Horses are overpopulated, and when people who over-breed and don't want to take care of them, what else can you do but slaughter them if no one will save them and take care of them? Slaughter is a necessary thing. Either way there would just be horses dead everywhere. Not everyone is fortunate enough to know how to take proper care of a horse so thus, dead horses in fields. That is why slaughter is necessary, and I think that those of you who have saved horses from slaughter are good people.


----------



## HoneyBun

oh my gosh thats so mean it makes me want to cry, animals shouldnt be judged like that and be abused like that also its another reason animals are better than humens 
(not the ones that trying to save them ;D)


----------



## Rachluvshorses4eva

Harlee rides horses said:


> Horses are overpopulated, and when people who over-breed and don't want to take care of them, what else can you do but slaughter them if no one will save them and take care of them? Slaughter is a necessary thing. Either way there would just be horses dead everywhere. Not everyone is fortunate enough to know how to take proper care of a horse so thus, dead horses in fields. That is why slaughter is necessary, and I think that those of you who have saved horses from slaughter are good people.



Yes, but do you think they could do it a better way? Instead of cutting their throats and letting them bleed to death while being skinned alive, I would much rather them being shot in the head. It's more quicker and they wouldn't feel any pain. Poor things, way so young?


----------



## Harlee rides horses

I never said that specific way in slaughtering them was the right way, I think shooting them would be better yes, but if they personally don't want to do that then that's their choice and I highly doubt a couple of people on horseforum are going to change hundreds of peoples preference on how to kill a horse, now people could save the horses, but that's a whole different story.


----------



## I Love Lane

Harlee rides horses said:


> I never said that specific way in slaughtering them was the right way, I think shooting them would be better yes, but if they personally don't want to do that then that's their choice and I highly doubt a couple of people on horseforum are going to change hundreds of peoples preference on how to kill a horse, now people could save the horses, but that's a whole different story.


do not misunderstand me Harlee - I too think that slaughter is required but i just wanted to say on the whole point of "a few people on a horse forum not going to change hundreds of minds". Just out of interest Harlee how do you think that these types of things get changed - it is because 1 person said that they had had enough and voiced their opinion and others decided to join with them. Don't ever think that one person can not make a difference because they can - look at Erin Brockervich..........


----------



## Cheval

This makes me so sad. Haflingers are one of my favorite breeds, and they are adorable.
Stop slaughter, end the abuse!


----------



## my2geldings

What a heart break. Animal cruelty in general breaks my heart.
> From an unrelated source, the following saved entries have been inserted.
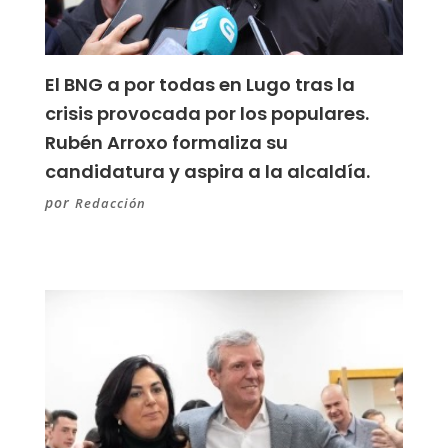
El BNG a por todas en Lugo tras la
crisis provocada por los populares.
Rubén Arroxo formaliza su
candidatura y aspira a la alcaldía.
por
Redacción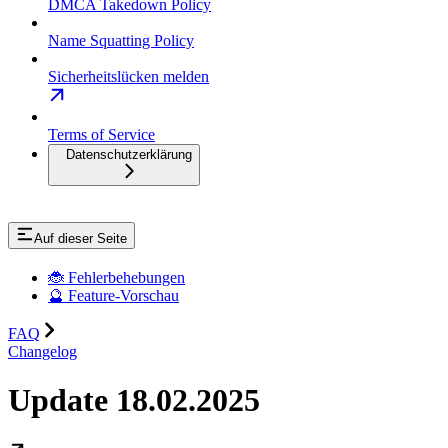
DMCA Takedown Policy
Name Squatting Policy
Sicherheitslücken melden
Terms of Service
Datenschutzerklärung
Auf dieser Seite
🐞 Fehlerbehebungen
🔮 Feature-Vorschau
FAQ
Changelog
Update 18.02.2025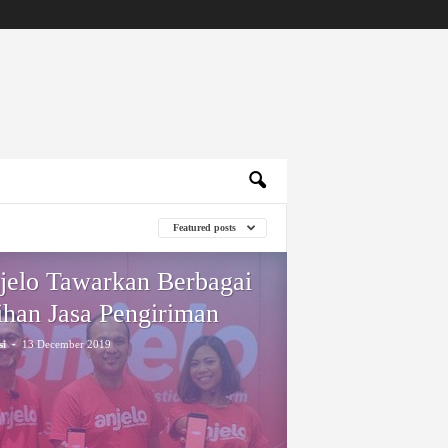
Featured posts
jelo Tawarkan Berbagai
lihan Jasa Pengiriman
-
si
13 December 2019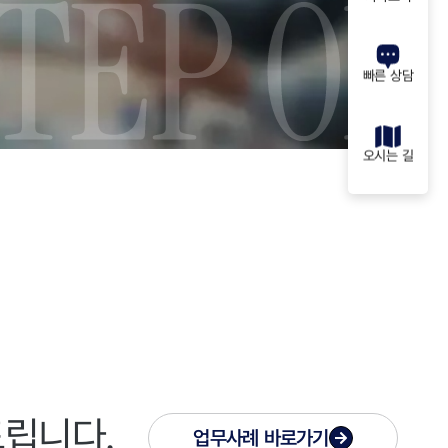
빠른 상담
오시는 길
드립니다.
업무사례
바로가기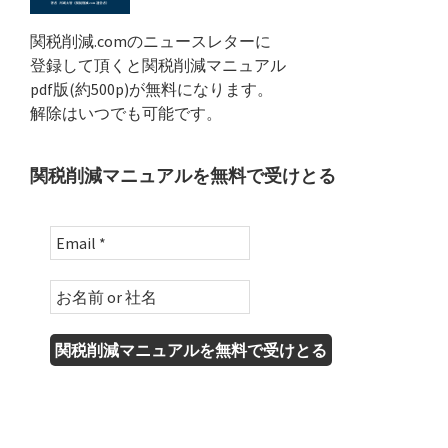
関税削減.comのニュースレターに
登録して頂くと関税削減マニュアル
pdf版(約500p)が無料になります。
解除はいつでも可能です。
関税削減マニュアルを無料で受けとる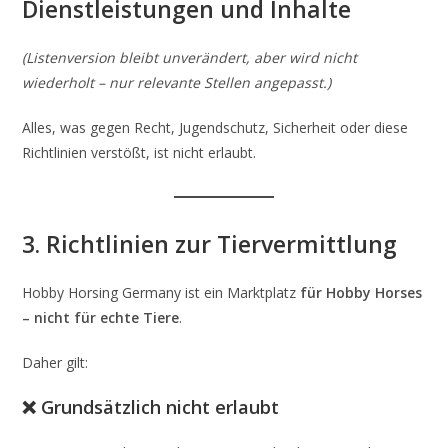
Dienstleistungen und Inhalte
(Listenversion bleibt unverändert, aber wird nicht
wiederholt – nur relevante Stellen angepasst.)
Alles, was gegen Recht, Jugendschutz, Sicherheit oder diese
Richtlinien verstößt, ist nicht erlaubt.
3. Richtlinien zur Tiervermittlung
Hobby Horsing Germany ist ein Marktplatz
für Hobby Horses
– nicht für echte Tiere
.
Daher gilt:
❌ Grundsätzlich nicht erlaubt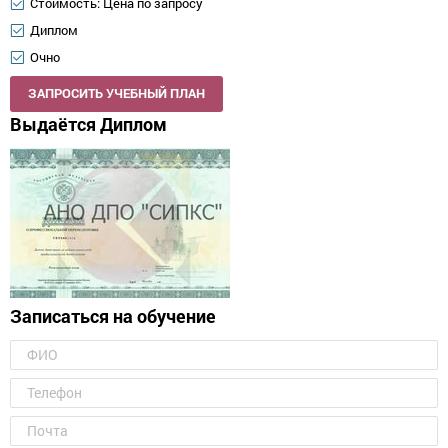
Стоимость: Цена по запросу
Диплом
Очно
ЗАПРОСИТЬ УЧЕБНЫЙ ПЛАН
Выдаётся Диплом
Записаться на обучение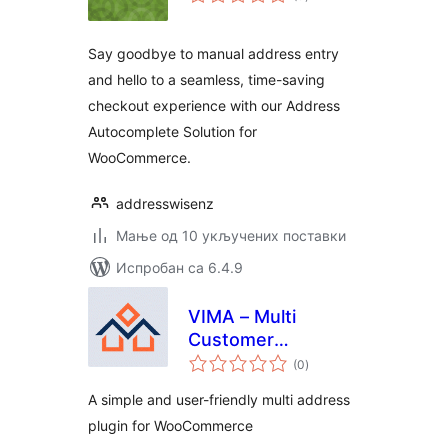
оцена
Say goodbye to manual address entry
and hello to a seamless, time-saving
checkout experience with our Address
Autocomplete Solution for
WooCommerce.
addresswisenz
Мање од 10 укључених поставки
Испробан са 6.4.9
VIMA – Multi
Customer
укупних
Addresses for Woo
(0
)
оцена
A simple and user-friendly multi address
plugin for WooCommerce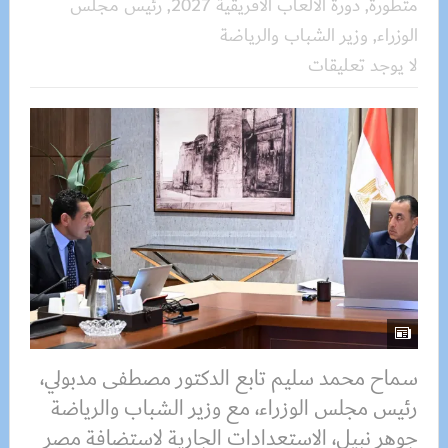
متطورة
,
دورة الألعاب الأفريقية 2027
,
رئيس مجلس
الوزراء
,
وزير الشباب والرياضة
لا يوجد تعليقات
سماح محمد سليم تابع الدكتور مصطفى مدبولي،
رئيس مجلس الوزراء، مع وزير الشباب والرياضة
جوهر نبيل، الاستعدادات الجارية لاستضافة مصر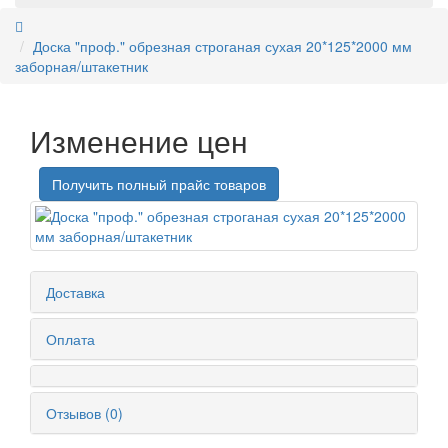
Доска "проф." обрезная строганая сухая 20*125*2000 мм
заборная/штакетник
Изменение цен
Получить полный прайс товаров
Доставка
Оплата
Отзывов (0)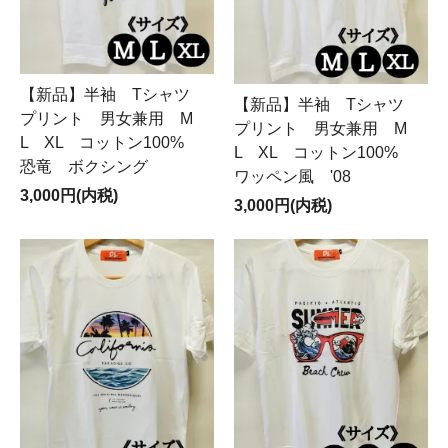
【新品】半袖 Tシャツ
【新品】半袖 Tシャツ
プリント 男女兼用 M
プリント 男女兼用 M
L XL コットン100%
L XL コットン100%
恐竜 ボクシング
ワッペン風 '08
3,000円(内税)
3,000円(内税)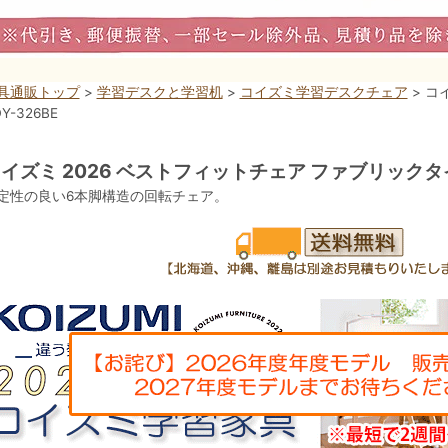
具通販トップ
>
学習デスクと学習机
>
コイズミ学習デスクチェア
> 
Y-326BE
イズミ 2026 ベストフィットチェア ファブリックタイプ
定性の良い6本脚構造の回転チェア。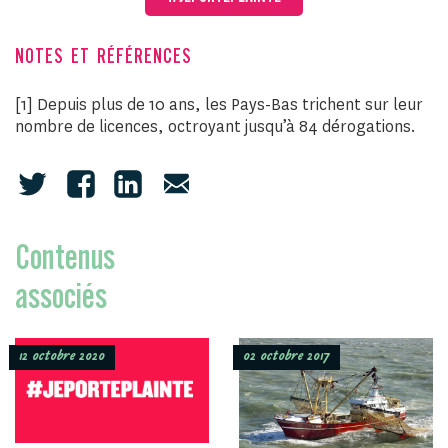
NOTES ET RÉFÉRENCES
[1] Depuis plus de 10 ans, les Pays-Bas trichent sur leur
nombre de licences, octroyant jusqu’à 84 dérogations.
Contenus
associés
12 octobre 2020
02 octobre 2017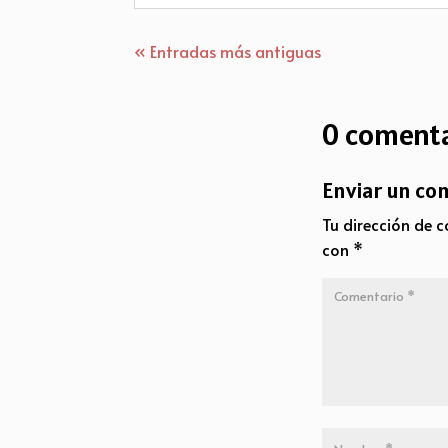
« Entradas más antiguas
0 comenta
Enviar un co
Tu dirección de c
con
*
I Have seen some pretty nasty things on slaughter as well as cruelty towards dogs and a few other animals.

It makes me think of the PMU farms as well, same idea. Mass production of not needed foals which are sent to slaughter if not sold to horse buyers. 

Sad, sad situation.


----------



## Dannyayo

*were do you need to go to get them*



jasir18 said:


> Every year thousands of Haflinger Foals are bred just for the entertainment of tourists in Austria and Switzerland. And at the end of the season at around November time thousands get butchered. Just because their mane is too dark or they might have the "wrong" colour! They go on an awful trip across europe to Italy, France or Poland. I have found a video on youtube and its is one of the most heartwrenching things i have ever seen! Foals been beat up a trailer, nasty injuries, fear and this constant screaming for their mums. I have a very close friend who is member of a horse charity. One year the had raised enough cash to rescue 5 of these foals.
> She told me it was the worst thing they ever did. They had to play god and had to decide which foals were gonna live. What they did was, they had a big horse box and they parked it right in this big building where all these horses were waiting around. And the horses that were mostly interested in this box where the ones whose life took a turn for the better. They got rescued.
> 
> I so would love to rescue one of these poor souls but i know i havent got the knowledge just yet.
> 
> I just hope that one day the breeders will change their minds and not breed as much foals anymore.
> 
> If anybody is interested in some websites where you can rescue a hafliner foal let me know!


 were can I get one


----------



## my2geldings

*Links*

I think it would be a good idea to post the links on here directly. I wouldn't mind going thru it myself just to check things out. Thanks


----------



## onetoomany

I would like to see sources on this. I think it must be kept in mind that it is all to easy to fall into the trap of believing the emotional appeals from biased sources. While I'm sure that it does occur it is probably not nearly so dramatized as you may have read. Also keep in mind that this is occuring in Europe. For the most part horse slaughter is regarded in a very different light than it is in America.


----------



## MightTellYou

For my position, I see that this is an Austrian Issue, and so no concern of mine.


----------



## Walkamile

My mother-in-law, who is from Germany, informs me every chance she gets, how delicious horse meat is. :shock: no comment.


----------



## LadyDreamer

I would try it.


----------